Can't buy you love

Gary Day is disturbed by a dramatisation of the financial crisis and a portrayal of society's decline

July 23, 2009

Economists couldn't do it, so now dramatists are having a go. Can they explain why Britain is on the verge of bankruptcy? A group of financiers huddled round a computer screen in Dominic Savage's unsettling and finely acted Freefall (BBC Two, Tuesday 14 July, 9pm). "Estate 82!" shouted one striped shirt. "Double Es 52!" shrieked another. Were they speaking in tongues?

Suddenly the room erupted. The spirit was upon them. Suits were jumping up and down, striped shirts were shouting "confirm spread, confirm spread". What had happened? Gus (Aidan Gillen), who led the chorus of suits, explained it to his daughter in terms we could all understand. "We buy up debt and sell it on." They were in a cafe. She twirled her straw round in her drink. "That sounds really rubbish," was her response.

Gus lives for the moment when a deal is closed. "There is nothing else," he tells a colleague later. "It's all I do." Presumably that's why his marriage failed. He was filmed in his office. He was filmed in the street. He was filmed in car parks and underpasses, but not once was he filmed at home. Even sex had to be on a desk at work. You'd think with all that money he could have afforded a hotel.
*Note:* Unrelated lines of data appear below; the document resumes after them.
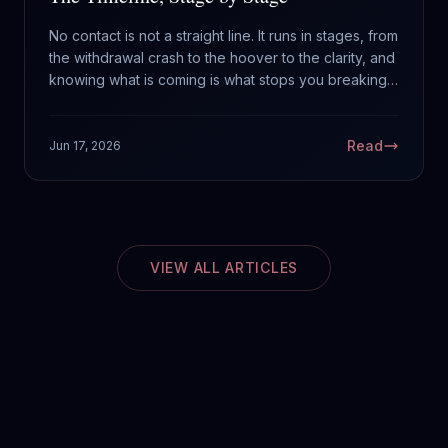
No contact is not a straight line. It runs in stages, from
the withdrawal crash to the hoover to the clarity, and
knowing what is coming is what stops you breaking
it. Here is the timeline of what to actually expect.
Read
Jun 17, 2026
VIEW ALL ARTICLES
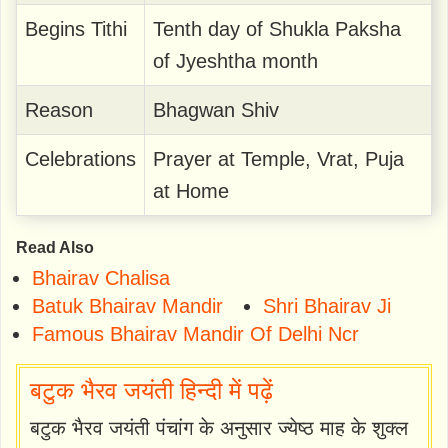
Begins Tithi
Tenth day of Shukla Paksha
of Jyeshtha month
Reason
Bhagwan Shiv
Celebrations
Prayer at Temple, Vrat, Puja
at Home
Read Also
Bhairav Chalisa
Batuk Bhairav Mandir
Shri Bhairav Ji
Famous Bhairav Mandir Of Delhi Ncr
बटुक भैरव जयंती हिन्दी में पढ़ें
बटुक भैरव जयंती पंचांग के अनुसार ज्येष्ठ माह के शुक्ल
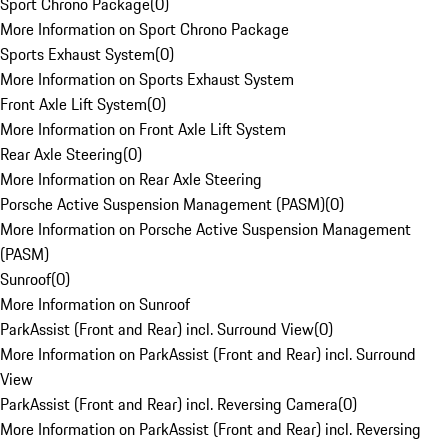
Sport Chrono Package
(
0
)
More Information on Sport Chrono Package
Sports Exhaust System
(
0
)
More Information on Sports Exhaust System
Front Axle Lift System
(
0
)
More Information on Front Axle Lift System
Rear Axle Steering
(
0
)
More Information on Rear Axle Steering
Porsche Active Suspension Management (PASM)
(
0
)
More Information on Porsche Active Suspension Management
(PASM)
Sunroof
(
0
)
More Information on Sunroof
ParkAssist (Front and Rear) incl. Surround View
(
0
)
More Information on ParkAssist (Front and Rear) incl. Surround
View
ParkAssist (Front and Rear) incl. Reversing Camera
(
0
)
More Information on ParkAssist (Front and Rear) incl. Reversing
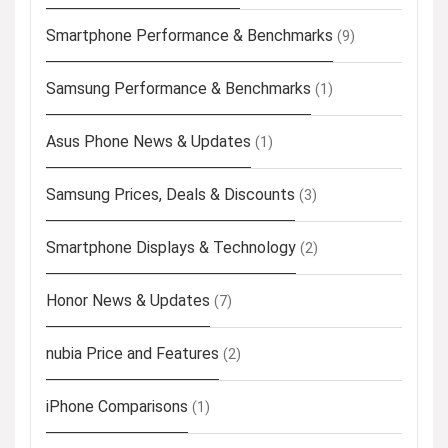
Smartphone Performance & Benchmarks
(9)
Samsung Performance & Benchmarks
(1)
Asus Phone News & Updates
(1)
Samsung Prices, Deals & Discounts
(3)
Smartphone Displays & Technology
(2)
Honor News & Updates
(7)
nubia Price and Features
(2)
iPhone Comparisons
(1)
Storm clouds over London warned of the coming disaster. "Somebody get on to Asia." "We've just lost another ten billion." Gus met his daughter again. He asked questions about his ex-wife because he didn't know how to talk to his child. Suddenly he began to cry. "Stop it, Dad. It's embarrassing." There was nothing left but to throw himself in front of the cars he counted every morning on his way to work. In the midst of life we are in debt.

At the other end of the social scale is Jim (Joseph Mawle), a security guard; a man who watches over goods he cannot afford himself. But Jim is happy. He has a wife, two children and doesn't owe a penny. Then he runs into an old schoolfriend, Dave (Dominic Cooper). Imagine asset-stripping a human being. Dave would be the result. If he had a heart, he would lend it out at a high rate of interest. If he'd ever encountered the word conscience, it would have been the first three letters that attracted his attention.

They used to believe in the Renaissance that speech was one of the "fairest and rarest gifts that God doth give to man", but it was surely not for the purpose of selling discounted mortgages to low-income earners. The devil tried to tempt Jesus in the desert. If "Diamond" Dave had been on the case, the history of Christianity would have looked very different.

He lost no time in setting to work on Jim. "You can turn this flat into cash. All this can be yours. I will protect you. Sign. Sign." I avoid his exact words lest they lead you astray. Jim put pen to paper. He put his family in a big house. He put them in big trouble. "I never wanted any of this," said his wife, Mandy (Anna Maxwell Martin). "We were happy as we were."

Was this a coded message that the poor must stick to their station? A drama that showed the causes of the credit crisis came dangerously close to justifying inequality. It is one of the things that made Freefall such disturbing viewing. The character of Dave could almost be seen as an attack on social mobility. But he was also a symbol of capitalism's unfailing ability to reinvent itself. The final scene showed him selling solar panels with the same ruthlessness that he'd once sold mortgages. Greed, like swine flu, returns in a more virulent form.

A less gloomy conclusion was that in showing how individual actions have social consequences, this powerful play reminded us that there is such a thing as society. But, according to John Ware (The Death of Respect, BBC Two, Thursday 16 July, 11.20pm), it is in a pretty bad way. Obesity, teenage pregnancy, drunkenness, family breakdown, rudeness and mental illness are just some of the problems afflicting contemporary Britain. How has this happened?

The finger was pointed first at the 1960s and then at the 1980s. In both decades the freedom of the individual, whether social or economic, was seen to be more important than the good of society. You were left wondering what happened in, say, the 1990s. Did we take a break from self-indulgence? Personally, I spent my youth looking for the permissive society, but never found it. Most of the antisocial behaviour documented in the film was committed by an impoverished underclass. Which suggests that lack of money, as well as too much of the stuff, is the root of all evil.